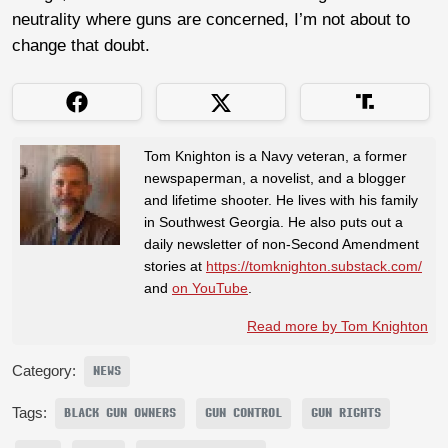
neutrality where guns are concerned, I’m not about to
change that doubt.
Tom Knighton is a Navy veteran, a former
newspaperman, a novelist, and a blogger
and lifetime shooter. He lives with his family
in Southwest Georgia. He also puts out a
daily newsletter of non-Second Amendment
stories at
https://tomknighton.substack.com/
and
on YouTube
.
Read more by Tom Knighton
Category:
NEWS
Tags:
BLACK GUN OWNERS
GUN CONTROL
GUN RIGHTS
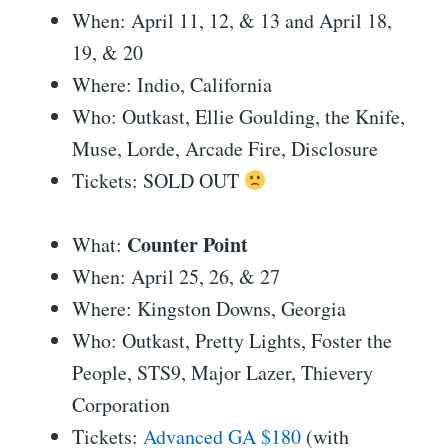
When: April 11, 12, & 13 and April 18,
19, & 20
Where: Indio, California
Who: Outkast, Ellie Goulding, the Knife,
Muse, Lorde, Arcade Fire, Disclosure
Tickets: SOLD OUT
Counter Point
What:
When: April 25, 26, & 27
Where: Kingston Downs, Georgia
Who: Outkast, Pretty Lights, Foster the
People, STS9, Major Lazer, Thievery
Corporation
Tickets:
Advanced GA $180
(with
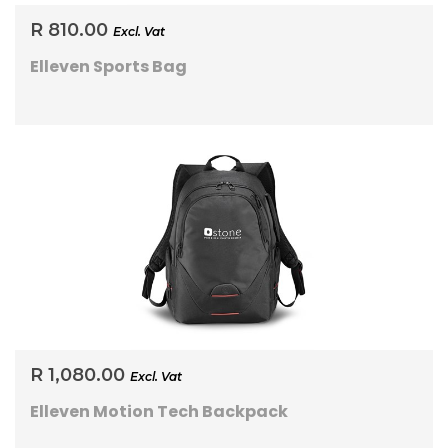
R 810.00
Excl. Vat
Elleven Sports Bag
R 1,080.00
Excl. Vat
Elleven Motion Tech Backpack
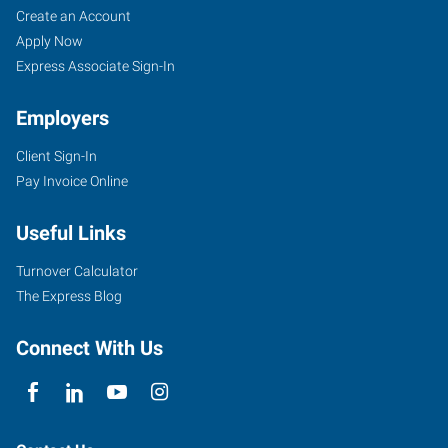
Create an Account
Apply Now
Express Associate Sign-In
Employers
Client Sign-In
Pay Invoice Online
Useful Links
Turnover Calculator
The Express Blog
Connect With Us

○ ○ ○

> [AIM OF THE TASK]: Apart from the images, reproduce the listing exactly as it appears.

> [EXERCISE SOLUTION]:
neutrality where guns are concerned, I’m not about to
change that doubt.
Tom Knighton is a Navy veteran, a former
newspaperman, a novelist, and a blogger
and lifetime shooter. He lives with his family
in Southwest Georgia. He also puts out a
daily newsletter of non-Second Amendment
stories at
https://tomknighton.substack.com/
and
on YouTube
.
Read more by Tom Knighton
Category:
NEWS
Tags:
BLACK GUN OWNERS
GUN CONTROL
GUN RIGHTS
When: April 11, 12, & 13 and April 18,
19, & 20
Where: Indio, California
Who: Outkast, Ellie Goulding, the Knife,
Muse, Lorde, Arcade Fire, Disclosure
Tickets: SOLD OUT
Counter Point
What:
When: April 25, 26, & 27
Where: Kingston Downs, Georgia
Who: Outkast, Pretty Lights, Foster the
People, STS9, Major Lazer, Thievery
Corporation
Tickets:
Advanced GA $180
(with
R 810.00
Excl. Vat
Elleven Sports Bag
R 1,080.00
Excl. Vat
Elleven Motion Tech Backpack
Create an Account
Apply Now
Express Associate Sign-In
Employers
Client Sign-In
Pay Invoice Online
Useful Links
Turnover Calculator
The Express Blog
Connect With Us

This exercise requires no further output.